I don't remember all the details of my first meeting with General Ashfaq Kayani, the Pakistan army's Chief of Staff. But I do remember thinking, Here is a man with a plan, a leader who knows where he wants to go. He seemed to understand the nature of the extremist threat inside Pakistan, recognized that his army wasn't ready to meet that threat and had already started working up solutions.
So far he's done everything he told me he would do. He said he would provide the Frontier Corps with material support and strong leaders. He did it. He said he would send more Pakistani army troops to the northwest border region. He sent nearly 2,000. He said he would use those troops to go after alQaeda and extremist groups in Bajur and the Swat Valley.
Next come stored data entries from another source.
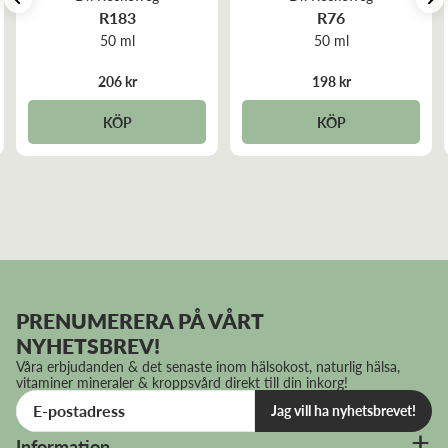
R183
R76
50 ml
50 ml
206 kr
198 kr
KÖP
KÖP
PRENUMERERA PÅ VÅRT
NYHETSBREV!
Våra erbjudanden & det senaste inom hälsokost, naturlig hälsa,
vitaminer mineraler & kroppsvård direkt till din inkorg!
Jag vill ha nyhetsbrevet!
Information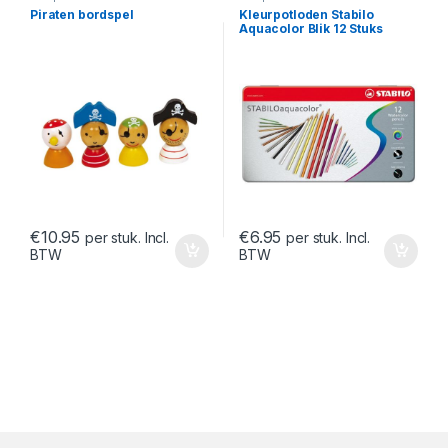
Piraten bordspel
Kleurpotloden Stabilo
Aquacolor Blik 12 Stuks
€
10.95
€
6.95
per stuk. Incl.
per stuk. Incl.
BTW
BTW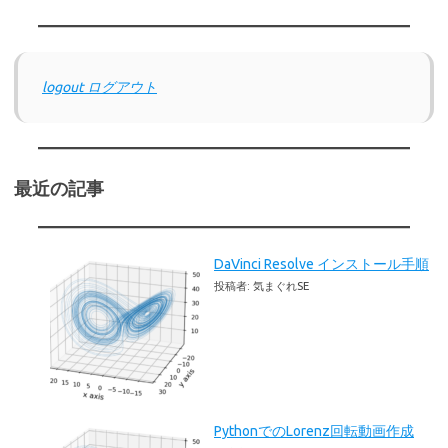
logout ログアウト
最近の記事
DaVinci Resolve インストール手順
投稿者: 気まぐれSE
PythonでのLorenz回転動画作成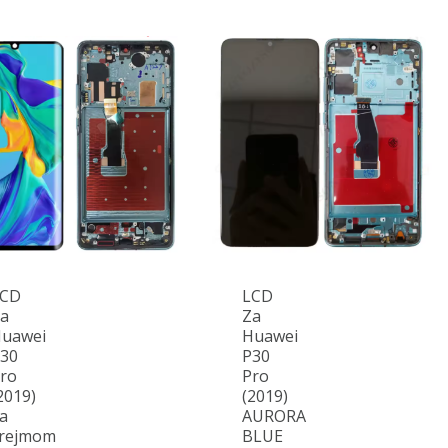
LCD
LCD
a
Za
uawei
Huawei
30
P30
ro
Pro
2019)
(2019)
a
AURORA
rejmom
BLUE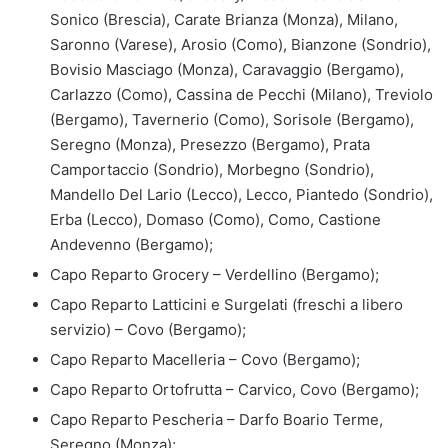
Sonico (Brescia), Carate Brianza (Monza), Milano,
Saronno (Varese), Arosio (Como), Bianzone (Sondrio),
Bovisio Masciago (Monza), Caravaggio (Bergamo),
Carlazzo (Como), Cassina de Pecchi (Milano), Treviolo
(Bergamo), Tavernerio (Como), Sorisole (Bergamo),
Seregno (Monza), Presezzo (Bergamo), Prata
Camportaccio (Sondrio), Morbegno (Sondrio),
Mandello Del Lario (Lecco), Lecco, Piantedo (Sondrio),
Erba (Lecco), Domaso (Como), Como, Castione
Andevenno (Bergamo);
Capo Reparto Grocery – Verdellino (Bergamo);
Capo Reparto Latticini e Surgelati (freschi a libero
servizio) – Covo (Bergamo);
Capo Reparto Macelleria – Covo (Bergamo);
Capo Reparto Ortofrutta – Carvico, Covo (Bergamo);
Capo Reparto Pescheria – Darfo Boario Terme,
Seregno (Monza);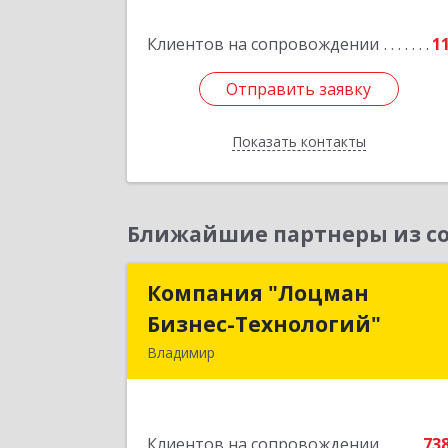
Клиентов на сопровождении
1
Подробне
Отправить заявку
Отправить заявку
Показать контакты
Назад
Ближайшие партнеры из со
Компания "Лоцман
Компания "Лоцма
Бизнес-Технологий"
Бизнес-Технологий
Владимир
600015, Владимирская обл, Владими
г, Чайковского ул, дом № 40А, оф.2
Клиентов на сопровождении
73
Подробне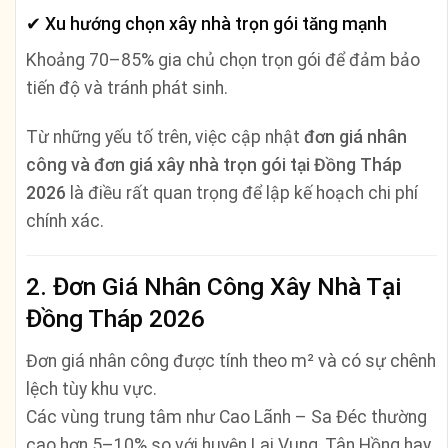
✔ Xu hướng chọn xây nhà trọn gói tăng mạnh
Khoảng 70–85% gia chủ chọn trọn gói để đảm bảo
tiến độ và tránh phát sinh.
Từ những yếu tố trên, việc cập nhật
đơn giá nhân
công và đơn giá xây nhà trọn gói tại Đồng Tháp
2026
là điều rất quan trọng để lập kế hoạch chi phí
chính xác.
2. Đơn Giá Nhân Công Xây Nhà Tại
Đồng Tháp 2026
Đơn giá nhân công được tính theo m² và có sự chênh
lệch tùy khu vực.
Các vùng trung tâm như Cao Lãnh – Sa Đéc thường
cao hơn 5–10% so với huyện Lai Vung, Tân Hồng hay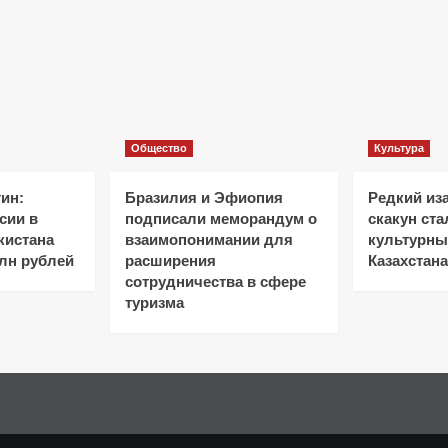
Общество
Культура
ин:
Бразилия и Эфиопия
Редкий из
сии в
подписали меморандум о
скакун ст
кистана
взаимопонимании для
культурн
лн рублей
расширения
Казахстана
сотрудничества в сфере
туризма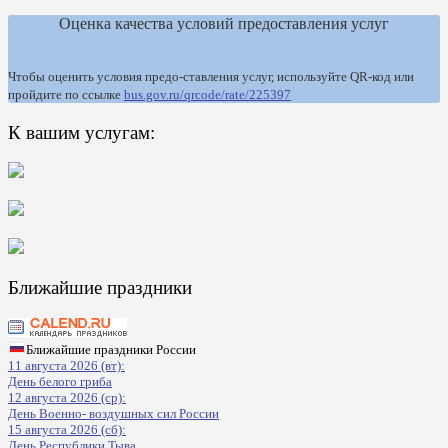
Оценка качества условий предоставления услуг
Чтобы оценить условия предо-ставления услуг, используйте QR-код или
пройдите по ссылке
bus.gov.ru/qrcode/rate/225397
К вашим услугам:
Ближайшие праздники
Ближайшие праздники России
11 августа 2026 (вт):
День белого гриба
12 августа 2026 (ср):
День Военно- воздушных сил России
15 августа 2026 (сб):
День Республики Тыва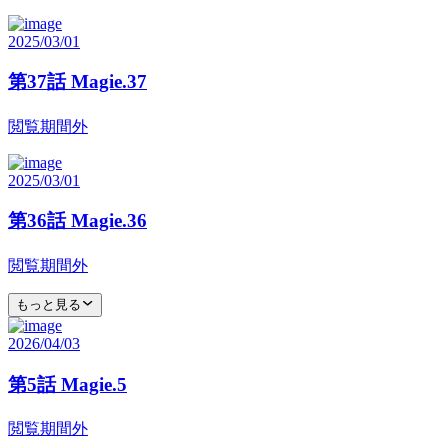
2025/03/01
第37話 Magie.37
閲覧期間外
2025/03/01
第36話 Magie.36
閲覧期間外
もっと見る
2026/04/03
第5話 Magie.5
閲覧期間外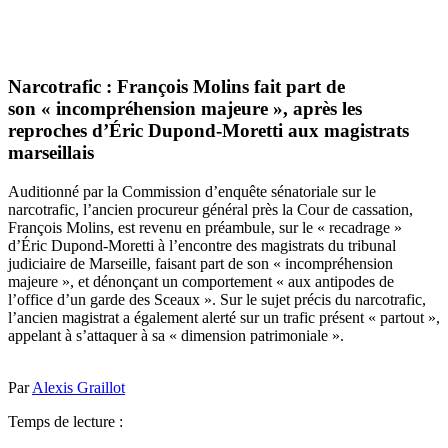
Narcotrafic : François Molins fait part de
son « incompréhension majeure », après les
reproches d’Éric Dupond-Moretti aux magistrats
marseillais
Auditionné par la Commission d’enquête sénatoriale sur le
narcotrafic, l’ancien procureur général près la Cour de cassation,
François Molins, est revenu en préambule, sur le « recadrage »
d’Éric Dupond-Moretti à l’encontre des magistrats du tribunal
judiciaire de Marseille, faisant part de son « incompréhension
majeure », et dénonçant un comportement « aux antipodes de
l’office d’un garde des Sceaux ». Sur le sujet précis du narcotrafic,
l’ancien magistrat a également alerté sur un trafic présent « partout »,
appelant à s’attaquer à sa « dimension patrimoniale ».
Par
Alexis Graillot
Temps de lecture :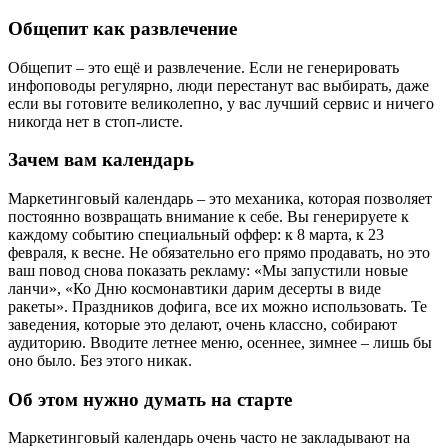
Общепит как развлечение
Общепит – это ещё и развлечение. Если не генерировать
инфоповоды регулярно, люди перестанут вас выбирать, даже
если вы готовите великолепно, у вас лучший сервис и ничего
никогда нет в стоп-листе.
Зачем вам календарь
Маркетинговый календарь – это механика, которая позволяет
постоянно возвращать внимание к себе. Вы генерируете к
каждому событию специальный оффер: к 8 марта, к 23
февраля, к весне. Не обязательно его прямо продавать, но это
ваш повод снова показать рекламу: «Мы запустили новые
ланчи», «Ко Дню космонавтики дарим десерты в виде
ракеты». Праздников дофига, все их можно использовать. Те
заведения, которые это делают, очень классно, собирают
аудиторию. Вводите летнее меню, осеннее, зимнее – лишь бы
оно было. Без этого никак.
Об этом нужно думать на старте
Маркетинговый календарь очень часто не закладывают на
They have mounted several operations in just the past few months.
There's much more to do, of course. But I also think it's important to look at what Kayani hasn't done. For starters, he hasn't let the army meddle in politics. Kayani helped foster a peaceful outcome to last year's constitutional crisis, but he did it in a way that was totally in keeping with his military responsibilities. He also hasn't let tension over the involvement of Pakistan-based militants in the Mumbai terrorist attacks spin out of control.
General Kayani, 57, commands an army with troops fighting in what President Barack Obama has rightly called the "most dangerous place in the world." He's lost more than 1,000 soldiers in that fight. He knows the stakes. He's got a plan.